_Exercise instructions_.
Whenever "Support" appears in a line of the entries below, that line counts; give the total only.

Stored items
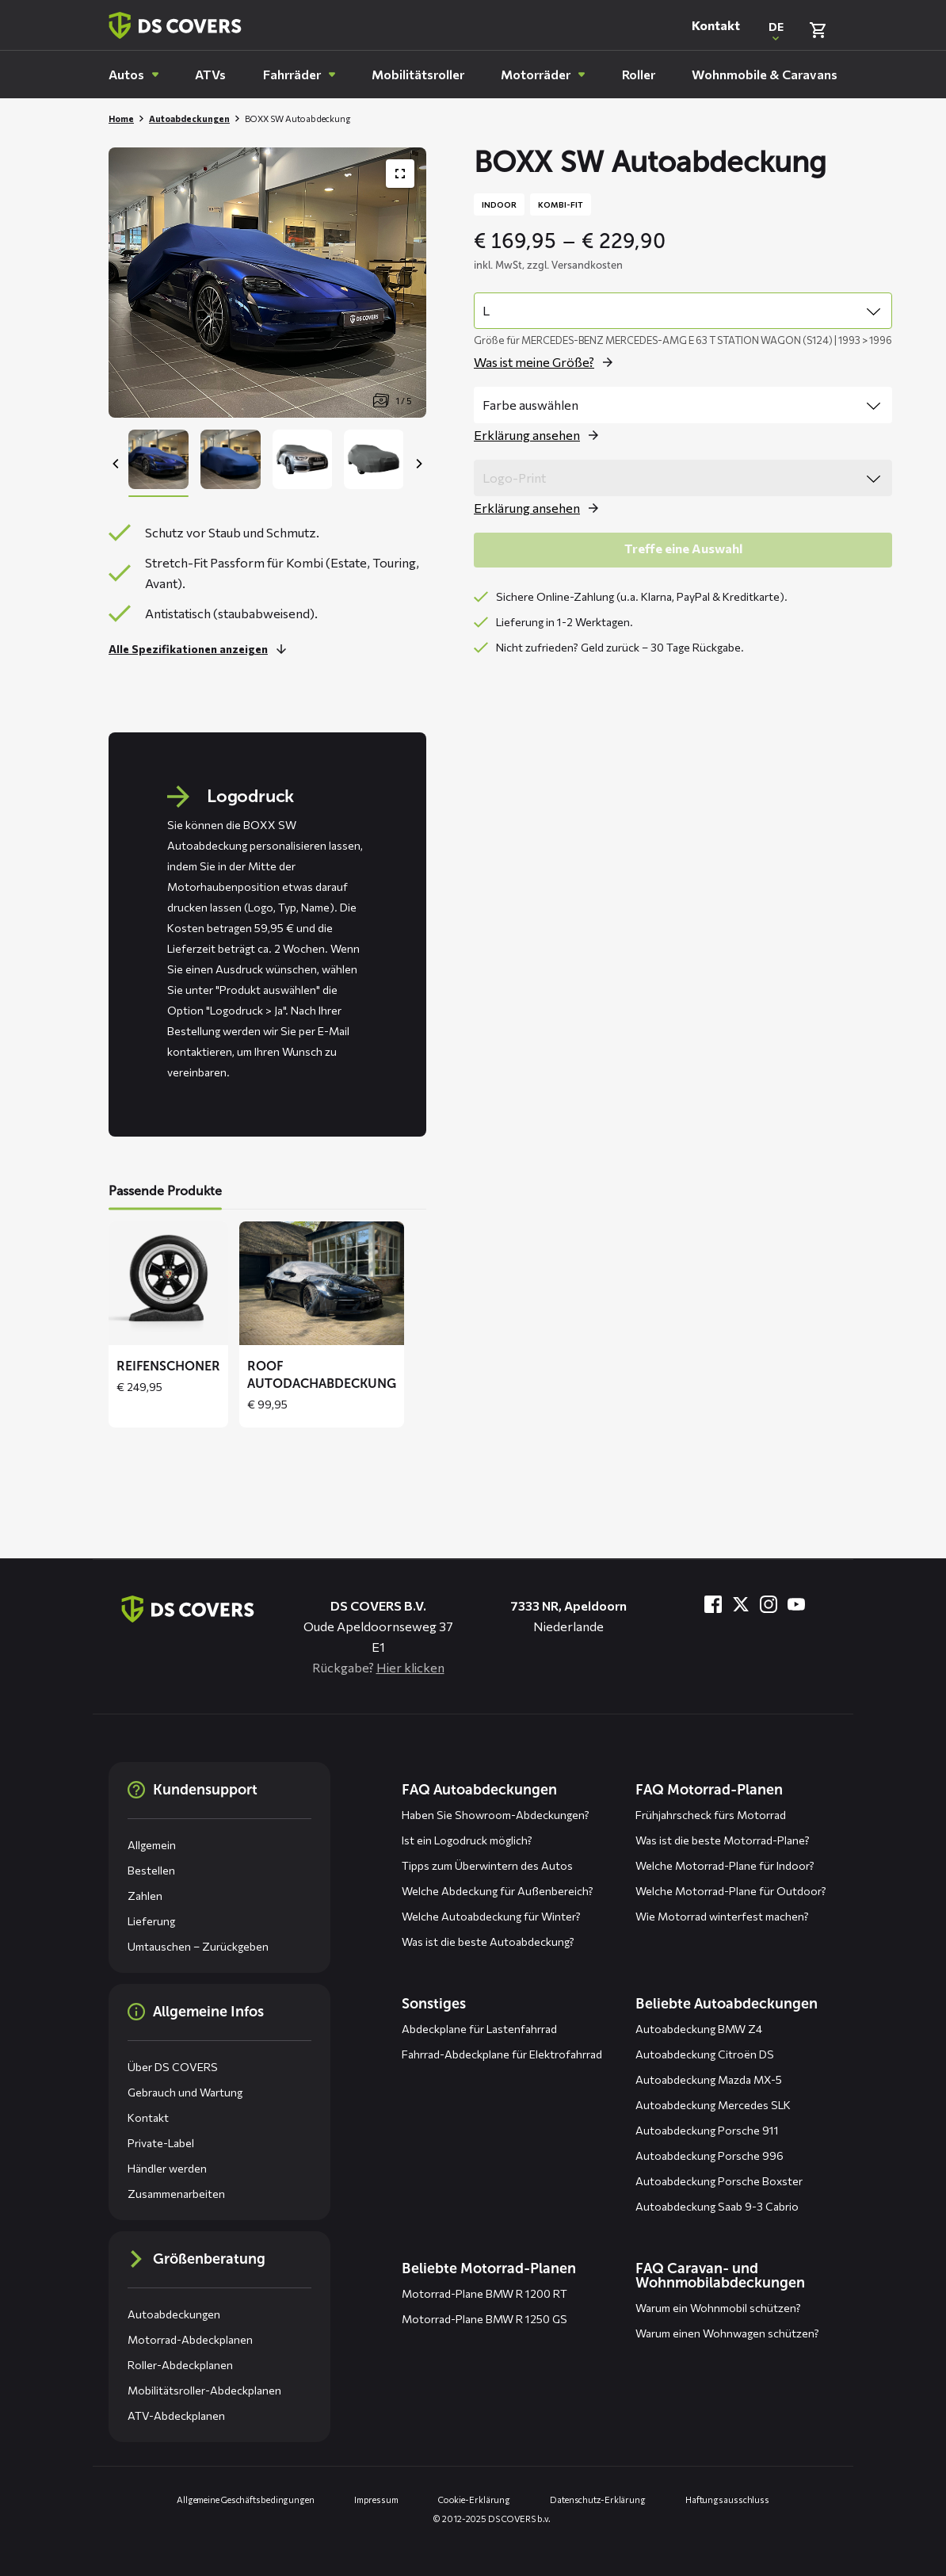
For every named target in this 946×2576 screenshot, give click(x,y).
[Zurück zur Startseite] (175, 25)
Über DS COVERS (173, 2066)
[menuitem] (133, 74)
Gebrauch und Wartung (185, 2092)
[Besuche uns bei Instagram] (768, 1604)
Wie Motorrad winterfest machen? (722, 1916)
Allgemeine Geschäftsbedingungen (246, 2499)
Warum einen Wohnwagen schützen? (727, 2333)
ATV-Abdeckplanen (176, 2415)
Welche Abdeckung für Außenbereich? (497, 1891)
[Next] (418, 464)
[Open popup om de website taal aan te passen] (775, 30)
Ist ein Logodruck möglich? (467, 1840)
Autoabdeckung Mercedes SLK (713, 2105)
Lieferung (151, 1921)
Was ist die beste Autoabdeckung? (488, 1941)
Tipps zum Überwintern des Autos (487, 1865)
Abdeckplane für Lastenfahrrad (479, 2028)
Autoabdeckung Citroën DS (704, 2054)
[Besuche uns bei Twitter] (741, 1604)
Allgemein (152, 1845)
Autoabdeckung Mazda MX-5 (708, 2079)
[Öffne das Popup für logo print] (540, 508)
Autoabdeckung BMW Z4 (698, 2028)
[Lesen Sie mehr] (202, 649)
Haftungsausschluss (727, 2499)
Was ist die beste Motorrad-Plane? (722, 1840)
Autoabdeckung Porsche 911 (707, 2130)
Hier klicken (410, 1667)
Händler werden (167, 2168)
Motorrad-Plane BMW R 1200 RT (484, 2293)
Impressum (376, 2499)
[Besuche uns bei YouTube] (796, 1604)
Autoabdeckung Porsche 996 (709, 2155)
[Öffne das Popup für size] (547, 362)
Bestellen (151, 1870)
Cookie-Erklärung (474, 2499)
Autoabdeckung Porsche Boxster (719, 2181)
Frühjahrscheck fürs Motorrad (710, 1814)
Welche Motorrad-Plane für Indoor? (724, 1865)
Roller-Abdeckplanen (180, 2365)
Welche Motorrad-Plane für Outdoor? (730, 1891)
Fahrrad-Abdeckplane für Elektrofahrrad (502, 2054)
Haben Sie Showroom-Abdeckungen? (495, 1814)
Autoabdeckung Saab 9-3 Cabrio (717, 2206)
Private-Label (161, 2143)
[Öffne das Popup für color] (540, 435)
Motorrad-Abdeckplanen (190, 2339)
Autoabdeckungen (189, 118)
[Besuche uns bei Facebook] (713, 1604)
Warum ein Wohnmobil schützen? (718, 2307)
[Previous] (116, 464)
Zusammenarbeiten (176, 2193)
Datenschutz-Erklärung (598, 2499)
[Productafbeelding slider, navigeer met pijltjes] (267, 282)
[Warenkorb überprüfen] (817, 30)
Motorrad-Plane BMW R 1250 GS (484, 2319)
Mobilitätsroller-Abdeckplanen (204, 2390)
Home (121, 118)
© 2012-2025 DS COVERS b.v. (491, 2518)
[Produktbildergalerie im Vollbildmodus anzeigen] (400, 173)
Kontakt (716, 24)
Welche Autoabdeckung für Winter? (491, 1916)
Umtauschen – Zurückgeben (198, 1946)
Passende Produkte (165, 1190)
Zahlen (145, 1895)
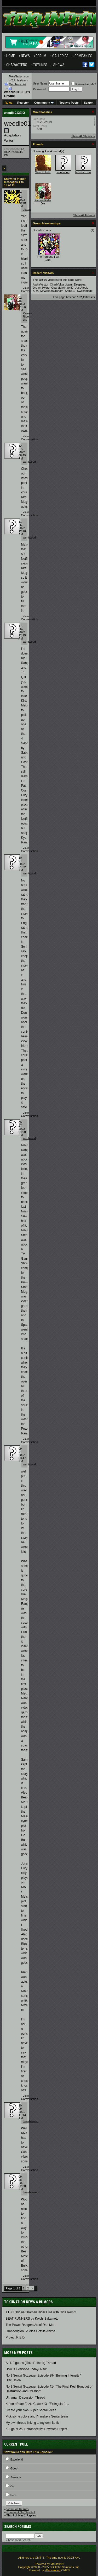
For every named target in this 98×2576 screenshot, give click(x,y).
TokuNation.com (19, 76)
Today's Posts (69, 102)
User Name (40, 83)
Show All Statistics (83, 136)
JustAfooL (81, 287)
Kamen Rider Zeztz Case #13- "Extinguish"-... (37, 2404)
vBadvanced (53, 2570)
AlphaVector (40, 284)
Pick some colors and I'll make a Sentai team (37, 2416)
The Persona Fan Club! (48, 258)
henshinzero (31, 2121)
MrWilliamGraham (51, 290)
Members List (17, 84)
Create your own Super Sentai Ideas (31, 2410)
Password (39, 89)
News (25, 56)
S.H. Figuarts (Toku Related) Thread (31, 2363)
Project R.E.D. (16, 2337)
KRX (36, 290)
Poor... (14, 2495)
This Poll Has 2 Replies (21, 2515)
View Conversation (29, 289)
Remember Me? (83, 84)
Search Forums (17, 2527)
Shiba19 (70, 290)
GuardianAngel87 (62, 287)
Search (89, 102)
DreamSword (41, 287)
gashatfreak (30, 209)
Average (15, 2477)
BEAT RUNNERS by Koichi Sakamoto (32, 2318)
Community (44, 102)
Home (10, 56)
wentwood (29, 461)
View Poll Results (18, 2509)
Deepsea (79, 284)
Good (14, 2468)
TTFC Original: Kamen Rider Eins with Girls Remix (41, 2312)
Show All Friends (84, 215)
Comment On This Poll (21, 2512)
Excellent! (16, 2459)
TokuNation (18, 80)
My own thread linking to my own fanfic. (33, 2423)
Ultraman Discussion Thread (25, 2397)
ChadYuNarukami (61, 284)
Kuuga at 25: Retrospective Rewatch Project (36, 2429)
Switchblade (42, 172)
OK (12, 2486)
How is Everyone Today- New (26, 2369)
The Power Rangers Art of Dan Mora (31, 2325)
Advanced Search (19, 2540)
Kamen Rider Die (27, 316)
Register (23, 102)
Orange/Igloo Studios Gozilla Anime (30, 2331)
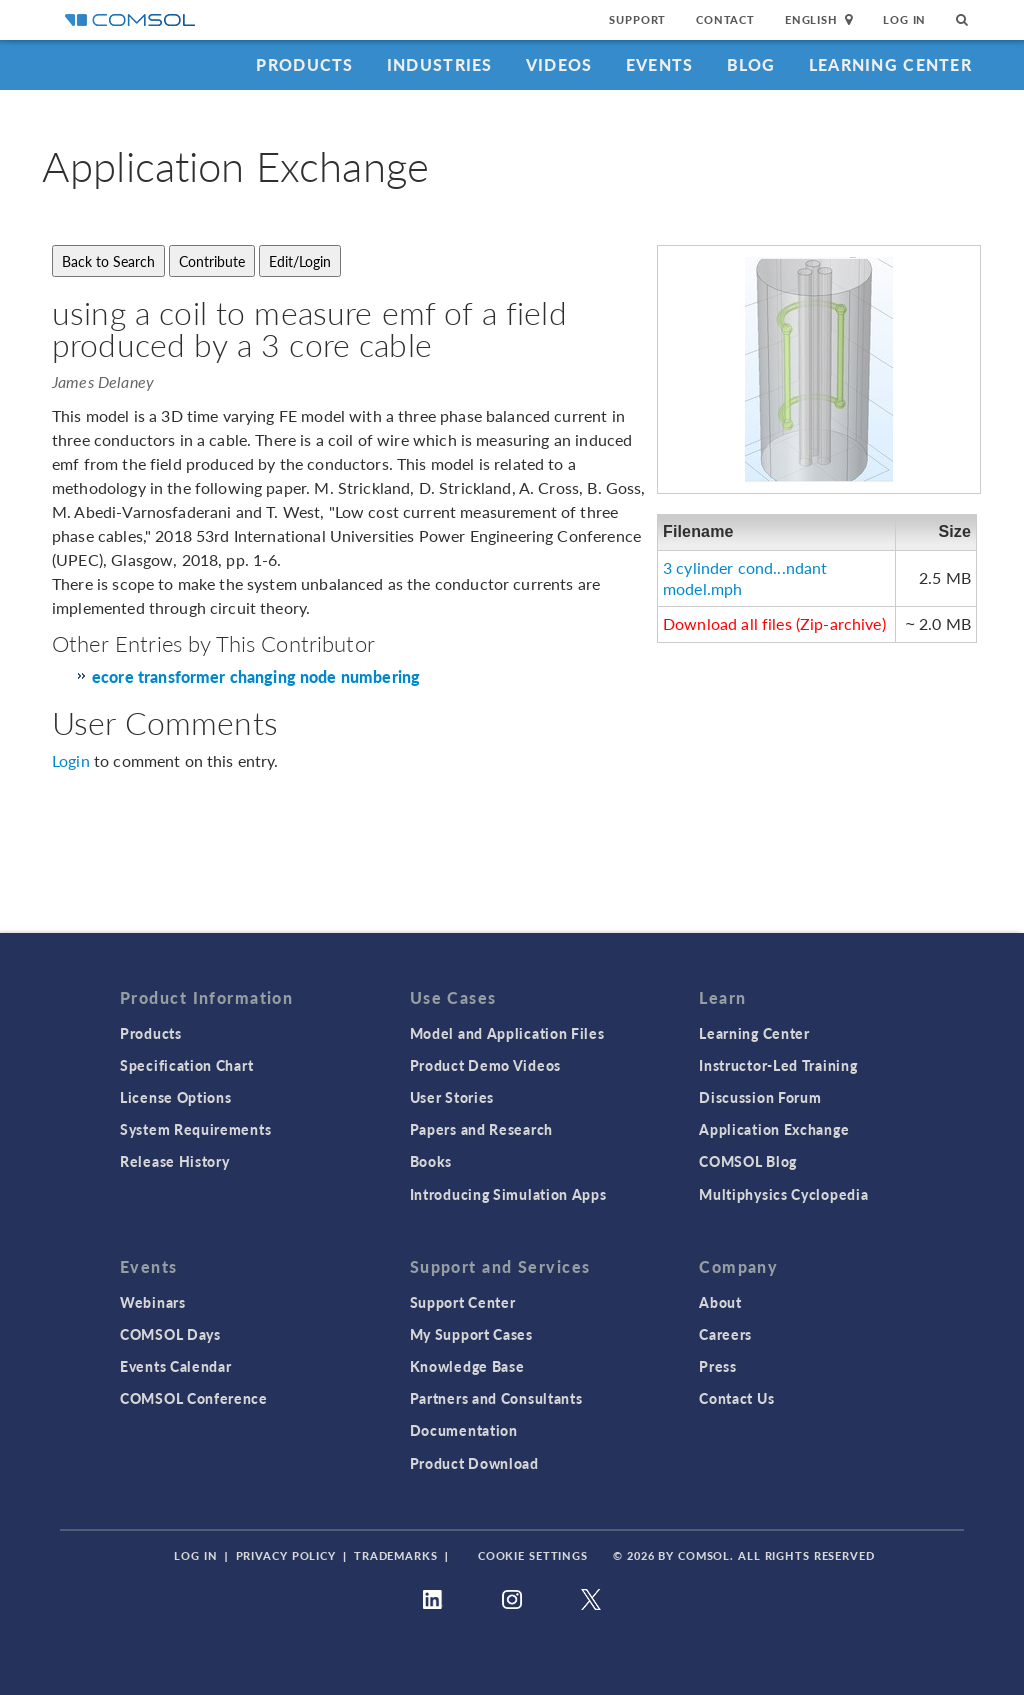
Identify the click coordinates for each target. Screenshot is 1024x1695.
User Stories (452, 1097)
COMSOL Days (170, 1334)
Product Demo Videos (485, 1065)
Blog (751, 64)
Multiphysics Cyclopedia (783, 1194)
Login (71, 760)
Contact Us (736, 1398)
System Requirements (195, 1129)
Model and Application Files (507, 1033)
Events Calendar (176, 1366)
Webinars (153, 1302)
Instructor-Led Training (778, 1065)
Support (637, 19)
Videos (559, 64)
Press (718, 1366)
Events (660, 64)
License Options (176, 1097)
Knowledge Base (467, 1366)
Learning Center (890, 64)
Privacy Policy (286, 1555)
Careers (725, 1334)
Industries (440, 64)
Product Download (474, 1463)
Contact (725, 19)
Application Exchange (774, 1129)
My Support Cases (471, 1334)
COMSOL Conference (194, 1398)
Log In (904, 19)
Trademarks (396, 1555)
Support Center (463, 1302)
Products (304, 64)
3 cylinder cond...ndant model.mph (745, 578)
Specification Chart (186, 1065)
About (720, 1302)
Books (431, 1161)
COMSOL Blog (748, 1161)
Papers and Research (481, 1129)
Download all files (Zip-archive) (774, 623)
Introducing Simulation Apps (508, 1194)
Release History (175, 1161)
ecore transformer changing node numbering (256, 677)
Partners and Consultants (496, 1398)
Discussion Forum (760, 1097)
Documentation (464, 1430)
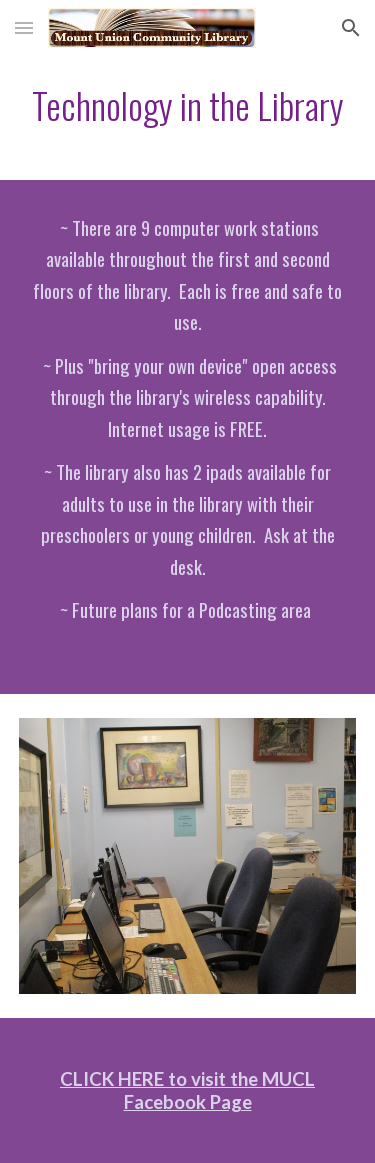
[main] (188, 105)
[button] (24, 27)
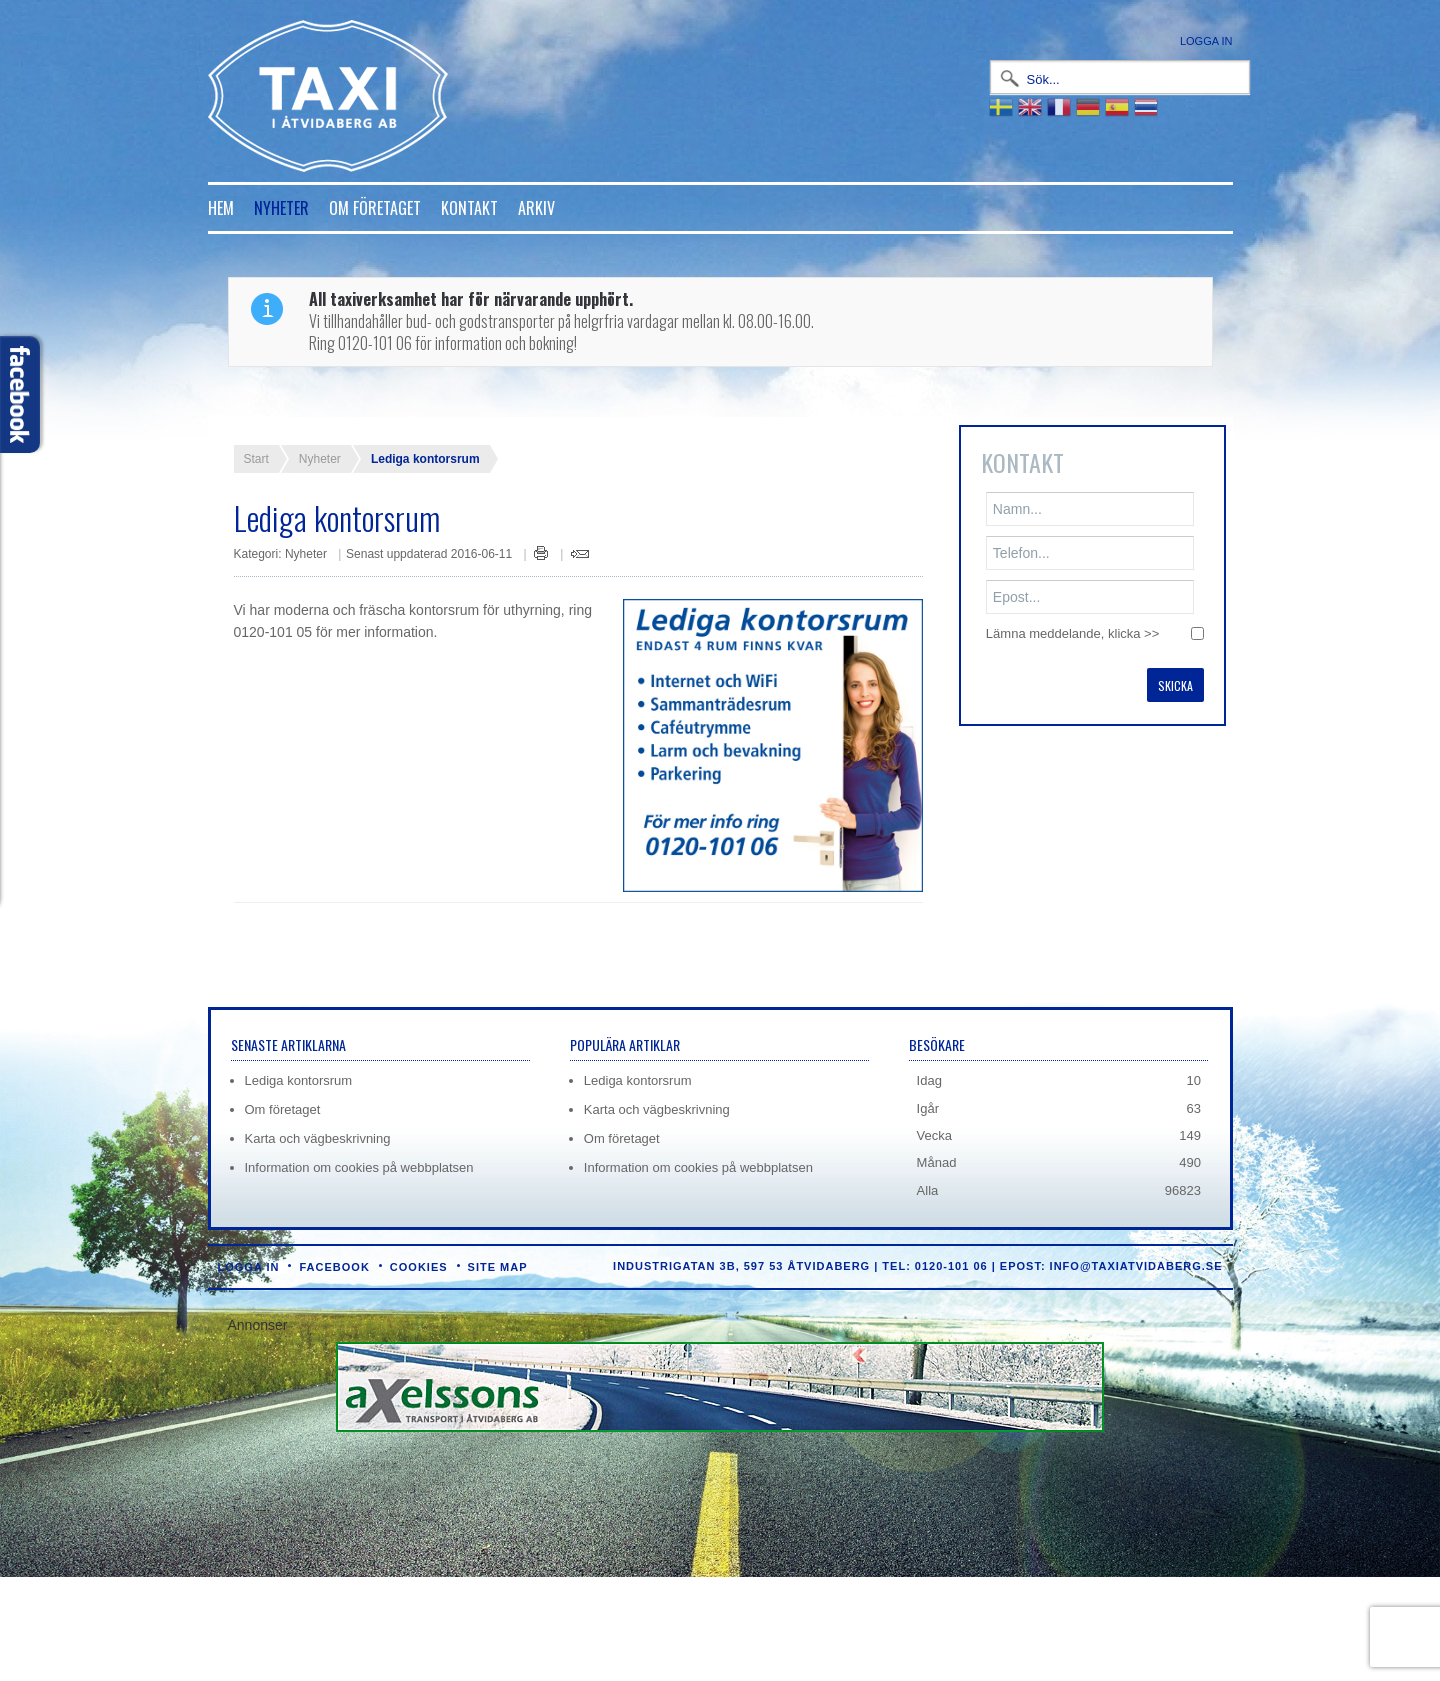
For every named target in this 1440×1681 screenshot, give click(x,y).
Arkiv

_Written solution_.
3